REPUBLIKA.CO.ID, JAKARTA – Ekonom Center of Reform on Economic (CORE) Indonesia Yusuf Rendy Manilet menuturkan, pengetatan pembatasan sosial yang kembali diberlakukan oleh pemerintah pada pekan depan akan berdampak signifikan terhadap ekonomi.
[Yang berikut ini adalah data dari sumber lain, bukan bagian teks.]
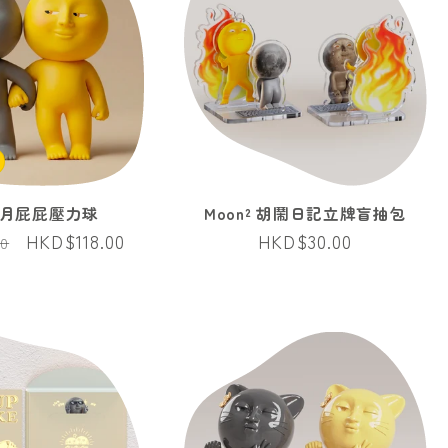
² 月屁屁壓力球
Moon² 胡鬧日記立牌盲抽包
售
HKD$118.00
定
HKD$30.00
00
價
價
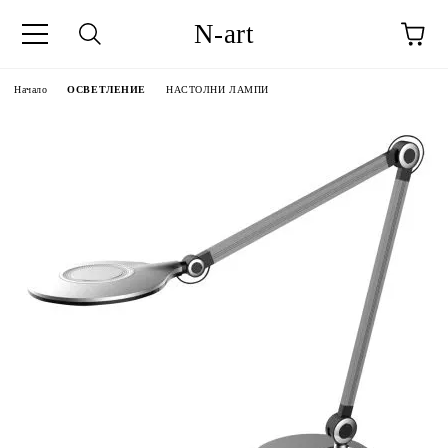
N-art
Начало
ОСВЕТЛЕНИЕ
НАСТОЛНИ ЛАМПИ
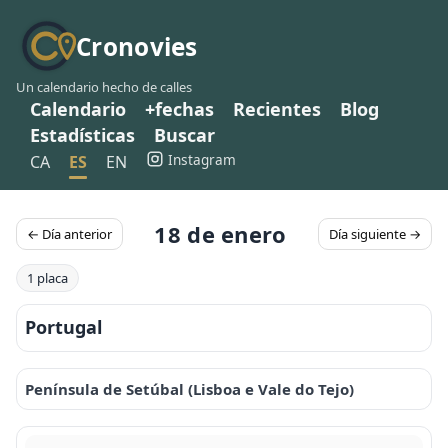
Cronovies
Un calendario hecho de calles
Calendario
+fechas
Recientes
Blog
Estadísticas
Buscar
Instagram
CA
ES
EN
18 de enero
← Día anterior
Día siguiente →
1 placa
Portugal
Península de Setúbal (Lisboa e Vale do Tejo)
Kebijakan ini bahkan berpeluang mendorong pertumbuhan ekonomi di level negatif, terutama pada kuartal pertama.
Potensi tersebut semakin tinggi jika pendekatan yang diambil pemerintah dalam membuat beberapa kebijakan relatif sama dengan penerapan Pembatasan Sosial Berskala Besar (PSBB) sebelumnya. "Di mana masih ditemukan warga daerah yang tidak disiplin dalam menerapkan protokol kesehatan," tutur Yusuf saat dihubungi Republika.co.id, Kamis (7/1).
Di sisi lain, Yusuf menambahkan, PSBB harus dijalankan diikuti dengan penambahan kapasitas tes yang lebih masif dan tracing serta isolasi lebih agresif. Jika tidak, penyebaran virus semakin masif, sementara pemulihan ekonomi belum terakselerasi secara maksimal.
Apabila kombinasi antara test, tracing dengan PSBB tidak dilakukan, Yusuf menuturkan, proses pemulihan ekonomi akan terhambat. Perbaikan kondisi ekonomi berjalan dalam jangka waktu yang lebih panjang, yakni lebih dari kuartal pertama.
Tantangan terutama dirasakan pada pertumbuhan konsumsi rumah tangga. Tapi, sektor ini dapat pulih jika pemerintah sudah menyalurkan bantuan sosial (bansos) maupun bantuan sejenisnya secara cepat dan tepat.
Rencana pemerintah untuk menyalurkan bantuan kepada masyarakat terdampak sejak awal tahun sudah menjadi langkah positif. Hanya saja, Yusuf memberikan catatan, data penyaluran seperti Data Terpadu Kesejahteraan (DTKS) harus dipastikan akurasinya.
Di sisi lain, penyaluran bantuan nontunai juga tetap harus disalurkan beriringan dengan Program Keluarga Harapan (PKH) yang sudah lama berjalan. "Bagaimana penyalurannya akan menentukan kinerja konsumsi rumah tangga di kuartal pertama yang terhambat akibat PSBB ini," kata Yusuf.